Some defenders of the program — including the Chinese government and population control enthusiasts in the West — say that the program is sound social policy and that they oppose coercive measures. Any abuses, they say, are random incidents and constitute abuses of the policy.

But that’s not true, according to Jon Aird, a former senior research specialist on China at the U.S. Census Bureau’s China Division. Aird is working on an important book about asylum seekers and China’s one-child policy. And he told me the entire program “is a gross human rights abuse.” But he adds that this should not be surprising since “such abuses are not uncommon in China and have a long history, relating to many other matters besides family planning. The record on family planning shows that forced abortion, forced sterilization, forced IUD insertion and the methods used to achieve them are not ‘abuses’ of central policy — they are the intended consequences of it” [emphasis added].
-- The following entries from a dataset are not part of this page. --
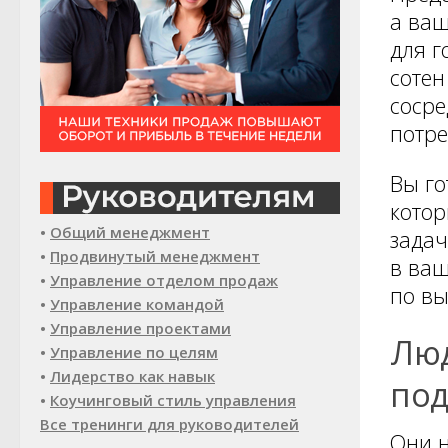
а ваш
для г
сотен
сосре
потре
Вы го
котор
•
Общий менеджмент
задач
•
Продвинутый менеджмент
в ваш
•
Управление отделом продаж
по вы
•
Управление командой
•
Управление проектами
Люд
•
Управление по целям
•
Лидерство как навык
под
•
Коучинговый стиль управления
Все тренинги для руководителей
Они н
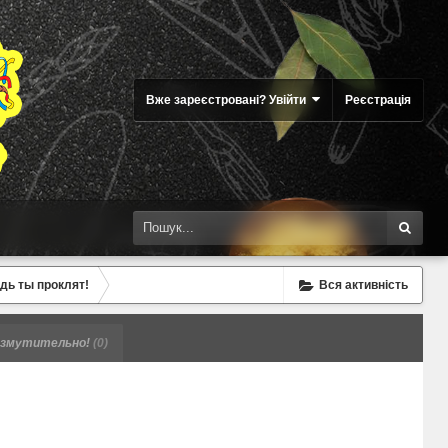
Вже зареєстровані? Увійти
Реєстрація
удь ты проклят!
Вся активність
змутительно!
(0)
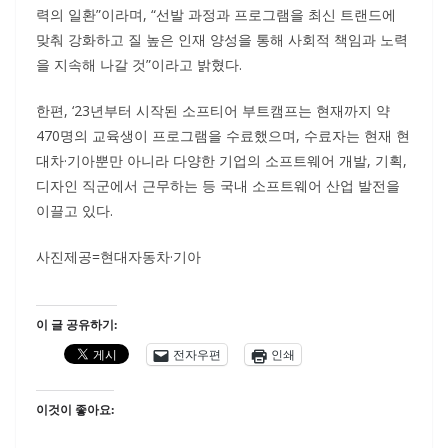
력의 일환”이라며, “선발 과정과 프로그램을 최신 트랜드에
맞춰 강화하고 질 높은 인재 양성을 통해 사회적 책임과 노력
을 지속해 나갈 것”이라고 밝혔다.
한편, ‘23년부터 시작된 소프티어 부트캠프는 현재까지 약
470명의 교육생이 프로그램을 수료했으며, 수료자는 현재 현
대차·기아뿐만 아니라 다양한 기업의 소프트웨어 개발, 기획,
디자인 직군에서 근무하는 등 국내 소프트웨어 산업 발전을
이끌고 있다.
사진제공=현대자동차·기아
이 글 공유하기:
전자우편
인쇄
이것이 좋아요:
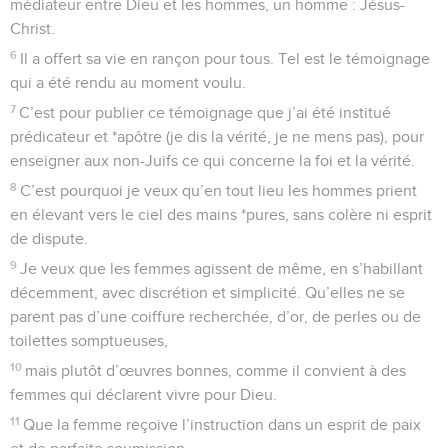
médiateur entre Dieu et les hommes, un homme : Jésus-
Christ.
6
Il a offert sa vie en rançon pour tous. Tel est le témoignage
qui a été rendu au moment voulu.
7
C’est pour publier ce témoignage que j’ai été institué
prédicateur et *apôtre (je dis la vérité, je ne mens pas), pour
enseigner aux non-Juifs ce qui concerne la foi et la vérité.
8
C’est pourquoi je veux qu’en tout lieu les hommes prient
en élevant vers le ciel des mains *pures, sans colère ni esprit
de dispute.
9
Je veux que les femmes agissent de même, en s’habillant
décemment, avec discrétion et simplicité. Qu’elles ne se
parent pas d’une coiffure recherchée, d’or, de perles ou de
toilettes somptueuses,
10
mais plutôt d’œuvres bonnes, comme il convient à des
femmes qui déclarent vivre pour Dieu.
11
Que la femme reçoive l’instruction dans un esprit de paix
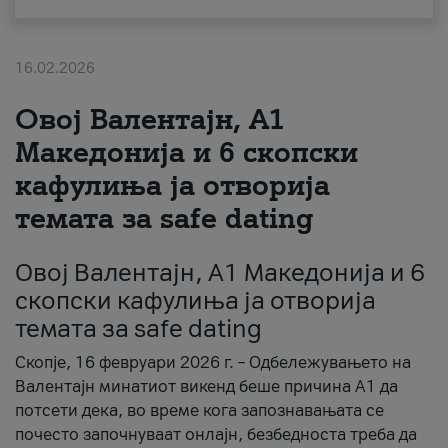
За нас
16.02.2026
#ПодобарОнлајн
Овој Валентајн, A1
Македонија и 6 скопски
кафулиња ја отворија
темата за safe dating
Овој Валентајн, A1 Македонија и 6
скопски кафулиња ја отворија
темата за safe dating
Скопје, 16 февруари 2026 г. – Одбележувањето на
Валентајн минатиот викенд беше причина А1 да
потсети дека, во време кога запознавањата се
почесто започнуваат онлајн, безбедноста треба да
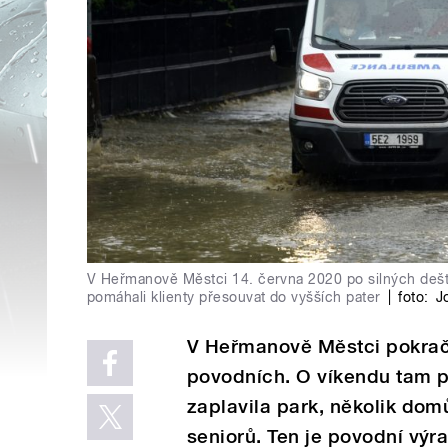
V Heřmanově Městci 14. června 2020 po silných dešt
pomáhali klienty přesouvat do vyšších pater
|
foto:
J
V Heřmanově Městci pokrač
povodních. O víkendu tam p
zaplavila park, několik dom
seniorů. Ten je povodní výr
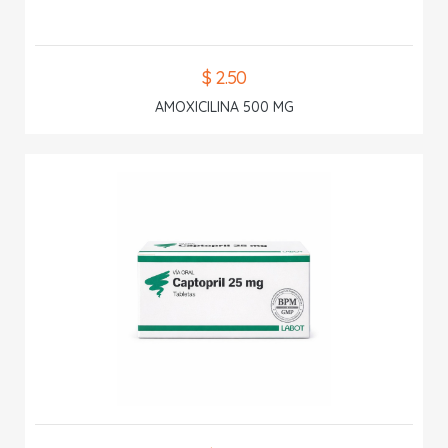
$ 2.50
AMOXICILINA 500 MG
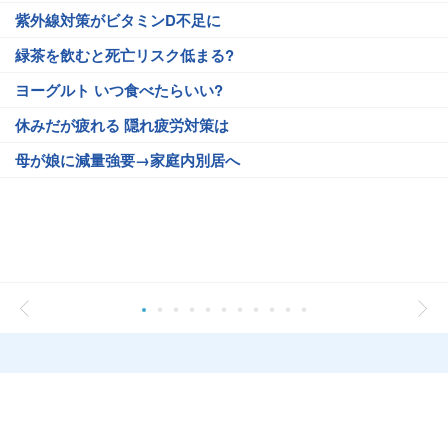
紫外線対策がビタミンD不足に
緑茶を飲むと死亡リスク低まる?
ヨーグルト いつ食べたらいい?
休みだが疲れる 隠れ疲労対策は
母が娘に減量強要→家庭内別居へ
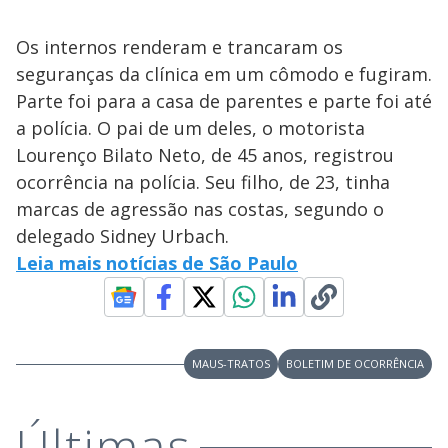
Os internos renderam e trancaram os
seguranças da clínica em um cômodo e fugiram.
Parte foi para a casa de parentes e parte foi até
a polícia. O pai de um deles, o motorista
Lourenço Bilato Neto, de 45 anos, registrou
ocorrência na polícia. Seu filho, de 23, tinha
marcas de agressão nas costas, segundo o
delegado Sidney Urbach.
Leia mais notícias de São Paulo
MAUS-TRATOS
BOLETIM DE OCORRÊNCIA
Últimas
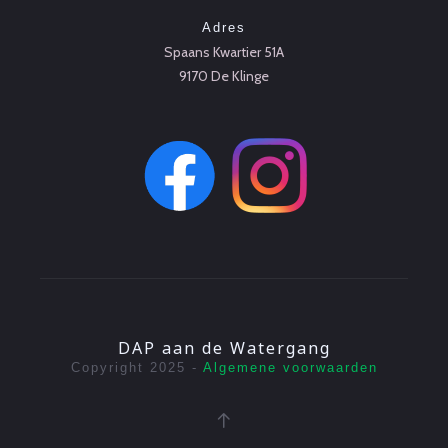
Adres
Spaans Kwartier 51A
9170 De Klinge
DAP aan de Watergang
Copyright 2025 -
Algemene voorwaarden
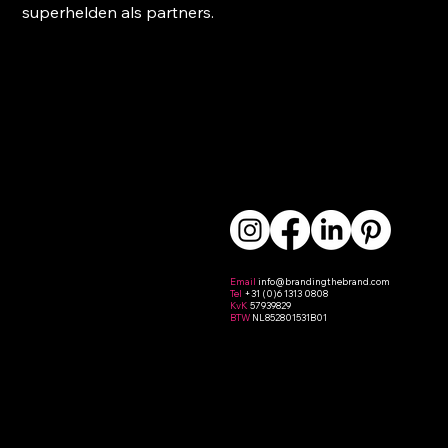
superhelden als partners.
Email
info
@brandingthebrand.com
Tel
+31 (0)6 1313 0808
KvK
57939829
BTW
NL852801531B01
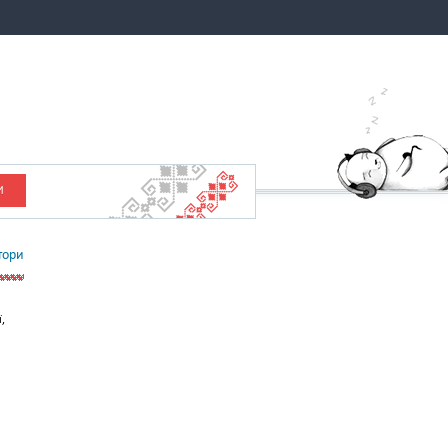
И
тори
,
All of which makes Lester Brown’s cheerleading for Chinese population control efforts tragically blind. I don’t believe Brown or anyone else in the environmental movement would publicly embrace forced sterilization or abortion, or widespread human rights abuses against women. But they have shown — and continue to demonstrate — a cavalier disregard for the costs and consequences of many of their stated goals. This goes not just for population control efforts, but also in their efforts to “regulate” climate change and other environmental concerns.

For Brown — indeed, for so much of the green movement — the ends are the only things that matter. So much so that they blink at means that violate basic human rights and aspirations. “Sustainable development” is the end envisioned by the thousands of delegates set to descend on Johannesburg next month. But by what means? Ask the women of China what they think of “sustainable development” achieved by any means authorities deem necessary.